→ **What to do**
Read through the lines below for the string "JavaScript" and copy each one that has it.

Data extracted from a collection:
§ §

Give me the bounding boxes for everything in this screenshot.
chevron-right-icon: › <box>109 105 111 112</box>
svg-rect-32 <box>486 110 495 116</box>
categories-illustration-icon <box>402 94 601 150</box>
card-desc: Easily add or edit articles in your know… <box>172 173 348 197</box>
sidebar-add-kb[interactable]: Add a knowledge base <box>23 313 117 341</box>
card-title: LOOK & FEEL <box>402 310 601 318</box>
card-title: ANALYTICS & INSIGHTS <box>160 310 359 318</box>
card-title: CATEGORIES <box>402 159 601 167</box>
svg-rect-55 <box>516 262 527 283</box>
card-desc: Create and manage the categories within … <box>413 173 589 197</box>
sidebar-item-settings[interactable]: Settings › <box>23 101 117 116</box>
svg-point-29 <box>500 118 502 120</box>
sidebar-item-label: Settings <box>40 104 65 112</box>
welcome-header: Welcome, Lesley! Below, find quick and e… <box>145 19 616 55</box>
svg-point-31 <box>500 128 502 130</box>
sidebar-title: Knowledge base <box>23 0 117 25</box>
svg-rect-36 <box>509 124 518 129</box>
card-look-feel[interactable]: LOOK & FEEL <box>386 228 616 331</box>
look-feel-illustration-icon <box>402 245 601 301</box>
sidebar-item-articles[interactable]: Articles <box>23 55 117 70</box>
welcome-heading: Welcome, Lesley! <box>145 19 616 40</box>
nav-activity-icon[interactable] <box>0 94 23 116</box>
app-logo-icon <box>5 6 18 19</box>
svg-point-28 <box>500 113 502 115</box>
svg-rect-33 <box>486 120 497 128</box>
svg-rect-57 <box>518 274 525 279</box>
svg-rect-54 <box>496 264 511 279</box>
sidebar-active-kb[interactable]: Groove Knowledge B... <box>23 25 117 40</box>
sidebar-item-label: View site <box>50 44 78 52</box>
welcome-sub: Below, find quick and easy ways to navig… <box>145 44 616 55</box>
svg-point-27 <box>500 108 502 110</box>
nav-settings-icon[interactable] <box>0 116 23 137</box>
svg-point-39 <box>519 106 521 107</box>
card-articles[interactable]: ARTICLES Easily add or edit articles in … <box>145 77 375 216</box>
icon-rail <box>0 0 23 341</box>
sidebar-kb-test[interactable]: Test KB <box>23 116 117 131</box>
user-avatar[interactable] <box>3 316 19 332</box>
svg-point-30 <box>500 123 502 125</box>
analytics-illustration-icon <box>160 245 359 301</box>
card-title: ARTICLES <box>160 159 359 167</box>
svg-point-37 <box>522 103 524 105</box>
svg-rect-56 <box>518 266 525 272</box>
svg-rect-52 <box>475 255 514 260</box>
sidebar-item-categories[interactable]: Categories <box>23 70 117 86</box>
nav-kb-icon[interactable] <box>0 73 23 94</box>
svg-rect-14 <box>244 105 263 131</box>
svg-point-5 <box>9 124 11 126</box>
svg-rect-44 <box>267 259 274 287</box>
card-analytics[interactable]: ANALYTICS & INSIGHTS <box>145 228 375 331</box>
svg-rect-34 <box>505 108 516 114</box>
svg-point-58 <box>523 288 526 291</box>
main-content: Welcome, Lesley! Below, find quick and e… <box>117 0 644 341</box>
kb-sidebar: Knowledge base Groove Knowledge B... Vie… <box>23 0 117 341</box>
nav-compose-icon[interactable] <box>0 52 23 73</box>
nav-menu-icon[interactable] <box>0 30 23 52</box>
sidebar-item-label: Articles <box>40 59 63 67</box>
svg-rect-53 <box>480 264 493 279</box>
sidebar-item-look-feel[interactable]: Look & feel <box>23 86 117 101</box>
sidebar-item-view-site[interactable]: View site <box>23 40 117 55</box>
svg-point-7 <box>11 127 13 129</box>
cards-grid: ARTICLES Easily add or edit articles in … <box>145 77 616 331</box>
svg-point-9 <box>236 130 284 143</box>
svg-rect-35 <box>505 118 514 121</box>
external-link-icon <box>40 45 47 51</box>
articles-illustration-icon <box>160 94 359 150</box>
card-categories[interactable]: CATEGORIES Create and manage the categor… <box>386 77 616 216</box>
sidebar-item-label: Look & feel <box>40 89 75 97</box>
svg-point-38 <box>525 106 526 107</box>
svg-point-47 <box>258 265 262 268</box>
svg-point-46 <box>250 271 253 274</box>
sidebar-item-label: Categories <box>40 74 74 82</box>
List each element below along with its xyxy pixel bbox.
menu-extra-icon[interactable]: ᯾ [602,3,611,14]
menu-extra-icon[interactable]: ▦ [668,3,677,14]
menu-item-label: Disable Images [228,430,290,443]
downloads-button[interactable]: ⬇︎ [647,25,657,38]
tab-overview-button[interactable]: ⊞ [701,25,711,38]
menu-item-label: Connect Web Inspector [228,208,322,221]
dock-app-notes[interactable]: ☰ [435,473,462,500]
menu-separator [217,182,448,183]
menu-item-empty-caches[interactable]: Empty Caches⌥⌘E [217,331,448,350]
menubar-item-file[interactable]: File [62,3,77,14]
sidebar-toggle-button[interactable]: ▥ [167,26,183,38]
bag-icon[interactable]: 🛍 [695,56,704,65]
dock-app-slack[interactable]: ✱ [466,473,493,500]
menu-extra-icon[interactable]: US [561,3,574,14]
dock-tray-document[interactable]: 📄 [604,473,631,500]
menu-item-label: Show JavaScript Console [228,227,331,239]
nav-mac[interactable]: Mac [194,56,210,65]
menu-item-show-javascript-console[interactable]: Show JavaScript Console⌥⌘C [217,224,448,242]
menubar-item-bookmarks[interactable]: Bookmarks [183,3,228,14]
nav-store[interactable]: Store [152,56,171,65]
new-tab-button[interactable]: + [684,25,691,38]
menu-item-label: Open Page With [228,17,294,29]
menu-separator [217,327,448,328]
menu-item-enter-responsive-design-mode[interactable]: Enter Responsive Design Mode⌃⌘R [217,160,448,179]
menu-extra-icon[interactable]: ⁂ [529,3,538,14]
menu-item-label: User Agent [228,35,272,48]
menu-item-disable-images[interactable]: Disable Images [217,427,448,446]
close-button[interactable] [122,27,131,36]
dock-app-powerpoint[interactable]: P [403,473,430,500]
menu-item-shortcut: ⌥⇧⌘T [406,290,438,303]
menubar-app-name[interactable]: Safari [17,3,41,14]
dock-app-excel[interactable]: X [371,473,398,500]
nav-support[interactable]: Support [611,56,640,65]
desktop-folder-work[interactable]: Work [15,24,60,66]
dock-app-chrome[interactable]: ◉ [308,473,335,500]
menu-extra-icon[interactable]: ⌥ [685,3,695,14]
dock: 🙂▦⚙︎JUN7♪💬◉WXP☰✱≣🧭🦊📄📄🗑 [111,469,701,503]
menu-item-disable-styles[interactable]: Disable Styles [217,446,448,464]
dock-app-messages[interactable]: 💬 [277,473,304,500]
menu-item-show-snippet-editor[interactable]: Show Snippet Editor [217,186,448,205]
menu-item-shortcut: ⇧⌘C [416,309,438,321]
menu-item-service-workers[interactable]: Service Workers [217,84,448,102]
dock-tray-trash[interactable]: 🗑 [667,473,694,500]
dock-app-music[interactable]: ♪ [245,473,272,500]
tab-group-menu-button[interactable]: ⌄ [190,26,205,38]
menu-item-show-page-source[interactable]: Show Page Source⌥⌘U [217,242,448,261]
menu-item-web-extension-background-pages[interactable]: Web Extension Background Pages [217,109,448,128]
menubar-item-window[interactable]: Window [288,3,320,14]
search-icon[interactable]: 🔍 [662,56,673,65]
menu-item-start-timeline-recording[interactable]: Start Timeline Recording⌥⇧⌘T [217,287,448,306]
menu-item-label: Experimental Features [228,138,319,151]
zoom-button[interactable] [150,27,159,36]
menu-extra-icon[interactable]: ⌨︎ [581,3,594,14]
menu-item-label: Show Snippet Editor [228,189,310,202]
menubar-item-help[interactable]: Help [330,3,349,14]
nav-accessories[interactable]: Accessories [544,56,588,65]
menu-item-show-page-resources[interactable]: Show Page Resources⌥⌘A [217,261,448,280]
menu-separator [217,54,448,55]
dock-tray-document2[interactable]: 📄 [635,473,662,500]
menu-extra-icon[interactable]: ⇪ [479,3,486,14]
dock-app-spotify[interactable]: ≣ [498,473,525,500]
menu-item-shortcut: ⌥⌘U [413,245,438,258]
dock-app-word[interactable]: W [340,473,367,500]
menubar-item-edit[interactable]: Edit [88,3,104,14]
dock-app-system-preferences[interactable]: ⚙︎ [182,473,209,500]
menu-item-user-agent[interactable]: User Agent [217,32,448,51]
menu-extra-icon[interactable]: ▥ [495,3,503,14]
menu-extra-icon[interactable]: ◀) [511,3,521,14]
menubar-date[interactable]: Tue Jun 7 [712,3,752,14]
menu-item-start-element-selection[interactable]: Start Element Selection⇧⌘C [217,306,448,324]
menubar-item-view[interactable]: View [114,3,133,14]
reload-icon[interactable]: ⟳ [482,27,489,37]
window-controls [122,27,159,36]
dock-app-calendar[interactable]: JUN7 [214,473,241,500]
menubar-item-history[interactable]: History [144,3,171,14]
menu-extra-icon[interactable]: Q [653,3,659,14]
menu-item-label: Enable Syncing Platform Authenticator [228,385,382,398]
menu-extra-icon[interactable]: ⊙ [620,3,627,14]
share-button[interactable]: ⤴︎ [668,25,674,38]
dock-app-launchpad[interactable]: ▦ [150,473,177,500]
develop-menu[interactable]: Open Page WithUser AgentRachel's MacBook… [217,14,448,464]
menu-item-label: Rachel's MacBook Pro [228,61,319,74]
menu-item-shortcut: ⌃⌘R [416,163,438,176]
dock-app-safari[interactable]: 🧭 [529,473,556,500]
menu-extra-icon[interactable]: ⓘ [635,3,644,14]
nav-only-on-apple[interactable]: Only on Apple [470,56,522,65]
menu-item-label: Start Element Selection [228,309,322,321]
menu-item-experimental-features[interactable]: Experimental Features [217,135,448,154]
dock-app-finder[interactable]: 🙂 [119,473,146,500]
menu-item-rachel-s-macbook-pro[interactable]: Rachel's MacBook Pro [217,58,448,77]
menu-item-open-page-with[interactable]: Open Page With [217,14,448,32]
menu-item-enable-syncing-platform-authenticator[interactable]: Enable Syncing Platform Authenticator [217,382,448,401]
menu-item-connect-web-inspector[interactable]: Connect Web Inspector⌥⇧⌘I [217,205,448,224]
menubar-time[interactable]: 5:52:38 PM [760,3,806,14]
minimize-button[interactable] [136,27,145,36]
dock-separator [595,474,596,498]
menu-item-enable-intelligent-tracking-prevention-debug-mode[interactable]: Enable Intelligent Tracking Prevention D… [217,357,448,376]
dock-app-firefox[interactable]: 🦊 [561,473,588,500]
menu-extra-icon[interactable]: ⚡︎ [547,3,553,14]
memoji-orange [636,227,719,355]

§ §

→ **Response**
menu-item-label: Show JavaScript Console [228,227,331,239]
menu-item-show-javascript-console[interactable]: Show JavaScript Console⌥⌘C [217,224,448,242]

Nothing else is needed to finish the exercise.